The fundamental output will be a state-of-the-art urban climate downscaling framework at the frontier of climate science and ML research. During development and testing, detailed city-scale climate projections will be produced at resolutions of 300 metres or finer. The methods and models will be made open source to benefit the public. Downscaled projections for cities like London, Paris, and Singapore will help assess local climate change impacts, inform policymaking, and enrich repositories such as CORDEX.

Training and environment

You will work closely with experts from both the University of Leeds and the Met Office. The supervision team is highly interdisciplinary, with longstanding experience in climate science, machine learning, and urban studies. Particularly, you will work with and regularly visit the AI downscaling group at the Met Office, gaining world-class scientific and practical experience. The main supervisor is an internationally recognised researcher in geospatial foundation models. You will have sufficient computing infrastructure to carry out the research. Through this project, you will build a highly transferable toolset and interdisciplinary network, preparing you for a career in academia, industry, or policymaking.

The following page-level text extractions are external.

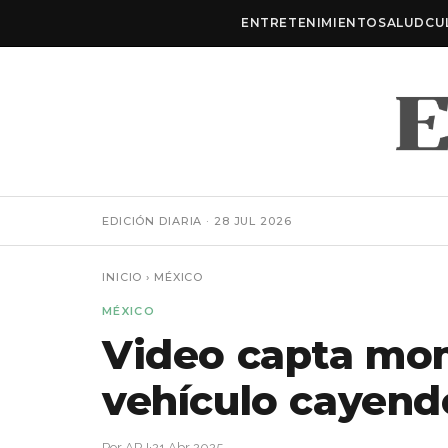
ENTRETENIMIENTO
SALUD
CU
EDICIÓN DIARIA · 28 JUL 2026
INICIO
›
MÉXICO
MÉXICO
Video capta mo
vehículo cayendo
Por ARJ
·
21 Abr 2025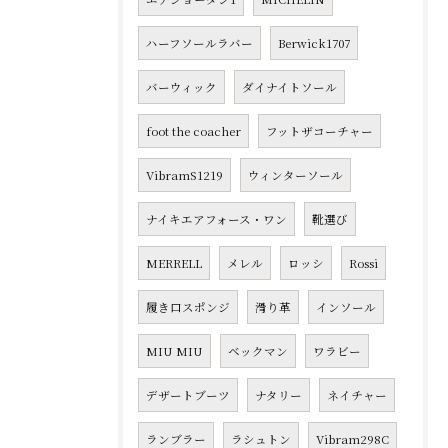
ハーフソールラバー
Berwick1707
バーウィック
ダイナイトソール
foot the coacher
フットザコーチャー
VibramS1219
ウィンターソール
ナイキエアフォース・ワン
靴選び
MERRELL
メレル
ロッシ
Rossi
履き口スポンジ
滑り革
インソール
MIU MIU
ベックマン
ワラビー
デザートブーツ
ナタリー
ネイチャー
ランブラー
ラシュトン
Vibram298C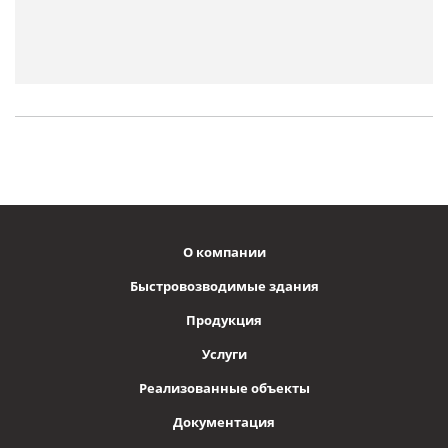
О компании
Быстровозводимые здания
Продукция
Услуги
Реализованные объекты
Документация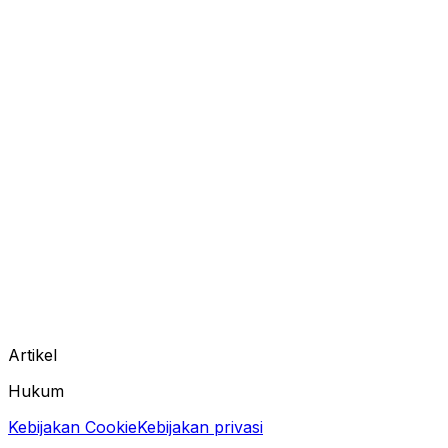
Artikel
Hukum
Kebijakan Cookie
Kebijakan privasi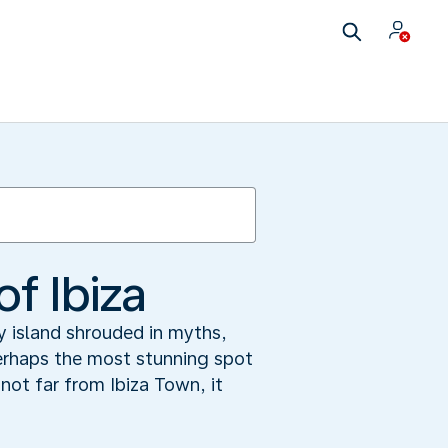
f Ibiza
y island shrouded in myths,
perhaps the most stunning spot
ot far from Ibiza Town, it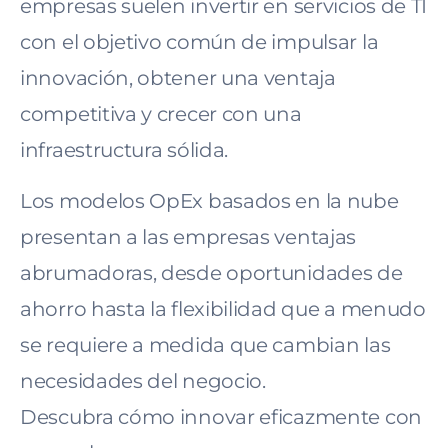
empresas suelen invertir en servicios de TI
con el objetivo común de impulsar la
innovación, obtener una ventaja
competitiva y crecer con una
infraestructura sólida.
Los modelos OpEx basados en la nube
presentan a las empresas ventajas
abrumadoras, desde oportunidades de
ahorro hasta la flexibilidad que a menudo
se requiere a medida que cambian las
necesidades del negocio.
Descubra cómo innovar eficazmente con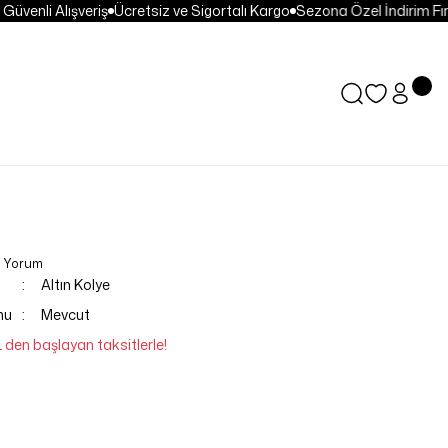
venli Alışveriş
Ücretsiz ve Sigortalı Kargo
Sezona Özel İndirim Fırsa
0 Yorum
Altın Kolye
mu
Mevcut
L den başlayan taksitlerle!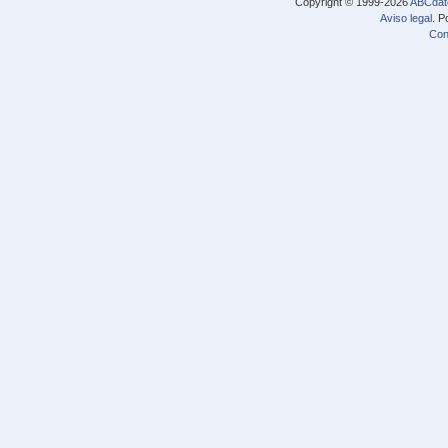
Copyright © 1999-2026
ABCdat
Aviso legal
. P
Con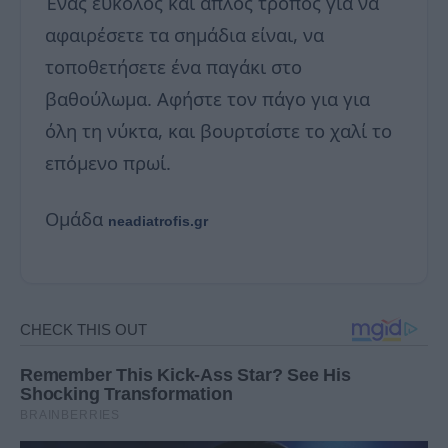
Ένας εύκολος και απλός τρόπος για να
αφαιρέσετε τα σημάδια είναι, να
τοποθετήσετε ένα παγάκι στο
βαθούλωμα. Αφήστε τον πάγο για για
όλη τη νύκτα, και βουρτσίστε το χαλί το
επόμενο πρωί.
Ομάδα
neadiatrofis.gr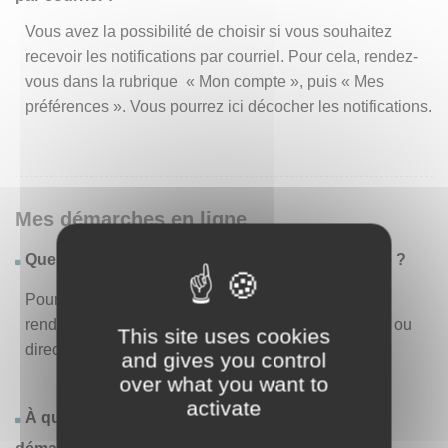
Vous avez la possibilité de choisir si vous souhaitez
recevoir les notifications par courriel. Pour cela, rendez-
vous dans la rubrique « Mon compte », puis « Mes
préférences ». Vous pourrez ici décocher les notifications.
Mes démarches en ligne
Quelles sont les démarches disponibles en ligne ?
Pour consulter la liste des démarches disponibles,
rendez-vous dans le menu « Liste des démarches » ou
This site uses cookies
directement en page d’accueil.
and gives you control
over what you want to
activate
À quoi correspond la rubrique « Effectuer une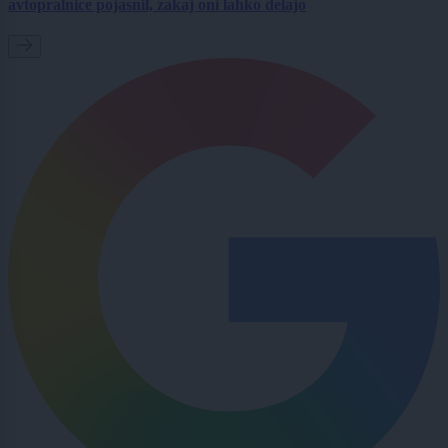
avtopralnice pojasnil, zakaj oni lahko delajo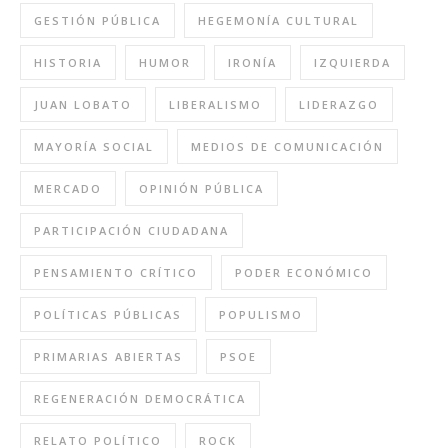
GESTIÓN PÚBLICA
HEGEMONÍA CULTURAL
HISTORIA
HUMOR
IRONÍA
IZQUIERDA
JUAN LOBATO
LIBERALISMO
LIDERAZGO
MAYORÍA SOCIAL
MEDIOS DE COMUNICACIÓN
MERCADO
OPINIÓN PÚBLICA
PARTICIPACIÓN CIUDADANA
PENSAMIENTO CRÍTICO
PODER ECONÓMICO
POLÍTICAS PÚBLICAS
POPULISMO
PRIMARIAS ABIERTAS
PSOE
REGENERACIÓN DEMOCRÁTICA
RELATO POLÍTICO
ROCK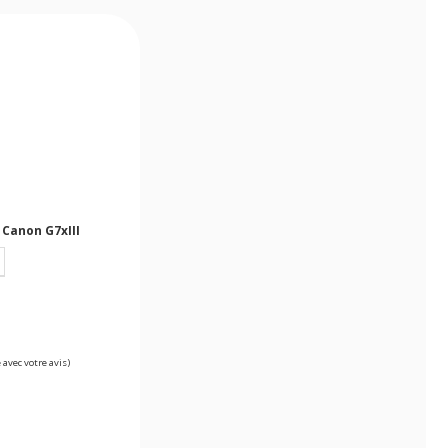
 Canon G7xIII
 avec votre avis)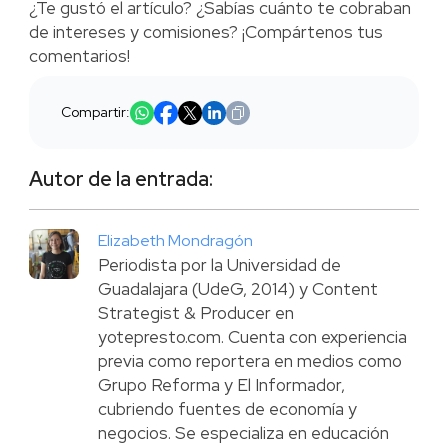
¿Te gustó el artículo? ¿Sabías cuánto te cobraban
de intereses y comisiones? ¡Compártenos tus
comentarios!
Compartir:
Autor de la entrada:
Elizabeth Mondragón
Periodista por la Universidad de
Guadalajara (UdeG, 2014) y Content
Strategist & Producer en
yotepresto.com. Cuenta con experiencia
previa como reportera en medios como
Grupo Reforma y El Informador,
cubriendo fuentes de economía y
negocios. Se especializa en educación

An envisioned training timeline is as follows:

  • Year 1: Establish foundational knowledge of climate downscaling, regional modelling, and GeoFMs; prepare and preprocess most necessary data.
  • Year 2: Develop the novel context-aware downscaling model, including prototyping, GeoFM integration, model training, and validation.
  • Year 3: Conduct spatial transferability experiments across global cities; generate downscaled (≤300m) climate projections for selected cities under various scenarios.
  • Year 4 (6 months): Write the PhD thesis and final papers for publication.

References

[1] Rampal, N., Hobeichi, S., Gibson, P. B., Baño-Medina, J., Abramowitz, G., Beucler, T., … & Gutiérrez, J. M. (2024). Enhancing regional climate downscaling through advances in machine learning. Artificial Intelligence for the Earth Systems3(2), 230066.
[2] Kendon, E. J., Addison, H., Doury, A., Somot, S., Watson, P. A., Booth, B. B., … & Scullion, C. (2025). Potential for machine learning emulators to augment regional climate simulations in provision of local climate change information. Bulletin of the American Meteorological Society, 106(6), E1175-E1203.
[3] Janowicz, K., Mai, G., Huang, W., Zhu, R., Lao, N., & Cai, L. (2025). GeoFM: how will geo-foundation models reshape spatial data science and GeoAI?. International Journal of Geographical Information Science, 1-17.
[4] Bodnar, C., Bruinsma, W. P., Lucic, A., Stanley, M., Allen, A., Brandstetter, J., … & Perdikaris, P. (2025). A foundation model for the Earth system. Nature, 1-8.
[5] Brown, C. F., Kazmierski, M. R., Pasquarella, V. J., Rucklidge, W. J., Samsikova, M., Zhang, C., … & Kohli, P. (2025). AlphaEarth Foundations: An embedding field model for accurate and efficient global mapping from sparse label data. arXiv preprint arXiv:2507.22291.
[6] Balsebre, P., Huang, W., Cong, G., & Li, Y. (2024, October). City foundation models for learning general purpose representations from openstreetmap. In Proceedings of the 33rd ACM International Conference on Information and Knowledge Management (pp. 87-97).